Sia chiaro: non è colpa di nessuno. In Italia, parlare di prezzo è ancora un po’ come parlare di soldi a cena con i suoceri. Si può fare, ma meglio non scendere troppo nei dettagli. Eppure, il prezzo non è una questione tecnica. È una leva strategica, commerciale e anche psicologica. E da come lo usiamo si capisce se stiamo guidando il nostro business… o lo stiamo inseguendo. E pure in affanno.
Il riflesso condizionato più diffuso è questo: non vendo abbastanza, abbasso il prezzo. E se le vendite calano, ecco che “decolla” lo sconto. Però il volo è destinato a finire presto e non in maniera felice.
Vi cito un esempio personale, non certo statisticamente ineccepibile, ma comunque significativo. Io vivo in un Comune di 35.000 persone e negli ultimi anni, tra le altre, sono fallite 3 attività: un bar, una rivendita di cialde per caffè, un negozio di abbigliamento. Avevano una caratteristica comune: hanno iniziato a fare sconti per attirare clienti. Poi altri ribassi (saldi, promozioni offerte) caratterizzati solo dallo sconto. Infine, hanno chiuso. Ora sono stati sostituiti da…. un altro bar, una nuova rivendita di macchinette e cialde per caffè, un altro negozio di abbigliamento. E questi, dopo alcuni anni, stanno prosperando: come hanno fatto? Il bar ha alzato il prezzo del caffè e propone anche miscele pregiate (da 2 a 7 euro per tazzina) e prodotti da forno di qualità; Il negozio di cialde ha aggiunto anche la compravendita delle macchinette per il caffè; il negozio di abbigliamento si è specializzato in taglie “comode” per uomo e per donna. Stanno andando benissimo.
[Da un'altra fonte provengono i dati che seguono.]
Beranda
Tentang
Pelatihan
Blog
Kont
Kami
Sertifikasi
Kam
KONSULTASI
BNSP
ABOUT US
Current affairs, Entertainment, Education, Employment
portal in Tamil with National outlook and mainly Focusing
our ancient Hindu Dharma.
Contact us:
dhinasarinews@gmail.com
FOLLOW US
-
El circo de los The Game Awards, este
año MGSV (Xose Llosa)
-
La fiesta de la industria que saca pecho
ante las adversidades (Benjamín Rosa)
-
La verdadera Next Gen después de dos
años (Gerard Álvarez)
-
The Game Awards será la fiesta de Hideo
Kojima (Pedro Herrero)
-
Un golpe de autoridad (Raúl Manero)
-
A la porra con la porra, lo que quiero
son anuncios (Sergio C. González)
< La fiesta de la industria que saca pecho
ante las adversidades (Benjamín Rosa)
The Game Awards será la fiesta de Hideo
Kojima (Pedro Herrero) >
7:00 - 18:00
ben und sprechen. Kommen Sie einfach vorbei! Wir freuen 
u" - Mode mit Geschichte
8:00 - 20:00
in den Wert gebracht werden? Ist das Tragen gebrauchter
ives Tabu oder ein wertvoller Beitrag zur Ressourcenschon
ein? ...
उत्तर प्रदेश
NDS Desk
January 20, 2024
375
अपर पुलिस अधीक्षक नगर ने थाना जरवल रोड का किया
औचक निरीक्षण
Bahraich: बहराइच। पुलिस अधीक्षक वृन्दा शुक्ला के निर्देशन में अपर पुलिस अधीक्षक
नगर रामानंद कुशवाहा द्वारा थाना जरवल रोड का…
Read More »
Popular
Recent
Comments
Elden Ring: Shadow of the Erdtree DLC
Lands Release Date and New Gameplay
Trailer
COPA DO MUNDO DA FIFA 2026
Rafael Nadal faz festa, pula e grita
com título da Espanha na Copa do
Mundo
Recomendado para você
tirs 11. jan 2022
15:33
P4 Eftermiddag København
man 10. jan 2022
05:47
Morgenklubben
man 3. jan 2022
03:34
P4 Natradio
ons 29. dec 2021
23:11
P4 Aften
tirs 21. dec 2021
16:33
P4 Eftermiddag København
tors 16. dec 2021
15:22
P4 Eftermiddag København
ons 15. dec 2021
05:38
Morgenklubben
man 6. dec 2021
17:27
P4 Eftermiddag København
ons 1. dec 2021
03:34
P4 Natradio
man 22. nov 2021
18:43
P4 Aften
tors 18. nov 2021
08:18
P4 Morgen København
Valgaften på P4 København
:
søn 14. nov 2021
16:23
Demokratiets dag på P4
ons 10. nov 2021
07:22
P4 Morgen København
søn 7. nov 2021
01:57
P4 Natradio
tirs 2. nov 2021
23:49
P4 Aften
Se si ritocca il listino per “essere competitivi” si ottiene solo il risultato di attrarre la clientela a caccia del prezzo più basso, si lavora di più per guadagnare meno e si entra nella classica spirale da cui è difficile uscire: più promozioni, meno margini, meno tempo, meno qualità, meno clienti: schianto. Conosco un piccolo studio di consulenza che, in un momento di calo, ha deciso di proporre pacchetti low-cost per aumentare il giro. Per un mese, hanno lavorato il doppio. Il mese dopo, anche i clienti abituali volevano lo sconto. Stavano per finire in una spirale mortale. Per fortuna, dopo pochi mesi sono tornati ai prezzi di prima, ma con meno clienti e, forse, con meno energia e motivazione.
La verità è che non tutto ha lo stesso prezzo e non tutto deve averlo. L’alternativa? Smettere di essere confrontabili. Perché il problema non è la cifra, ma se si è identici o diversi da qualcun altro.
Se fate le stesse cose, nello stesso modo, con le stesse parole, allora sì: il cliente vi mette in fila e sceglie il più economico. Ma se costruite una proposta unica, attraente, che racconta un valore chiaro, riconoscibile, allora il prezzo diventa una conseguenza, non un problema.
Un consulente che conosco ha iniziato a proporre pacchetti consulenziali “all inclusive” con sistemi di controllo aggiornati (tipo dashboard informatizzata), promemoria con “alert” su Whatsapp e pianificazione mensile. Stesso lavoro, ma raccontato in modo completamente diverso. E sapete cosa è successo? Non ha più dovuto discutere di prezzo. Anzi: ha iniziato ad attrarre proprio quei clienti che puntano al risultato, alla qualità del servizio, non al prezzo più basso. Compenso giusto ed equo per il professionista giusto.
Allo stesso modo, non c’è un “prezzo giusto” per una consulenza, una trattativa, una polizza o un contratto. C’è il valore che riuscite a trasmettere. Quindi la domanda non è: “Quanto dovrei farmi pagare?” La domanda vera è: “Che tipo di professionista voglio essere? Quello che rincorre il mercato, o quello che lo guida”?
“Il prezzo è ciò che paghi. Il valore è ciò che ottieni” (Warren Buffett).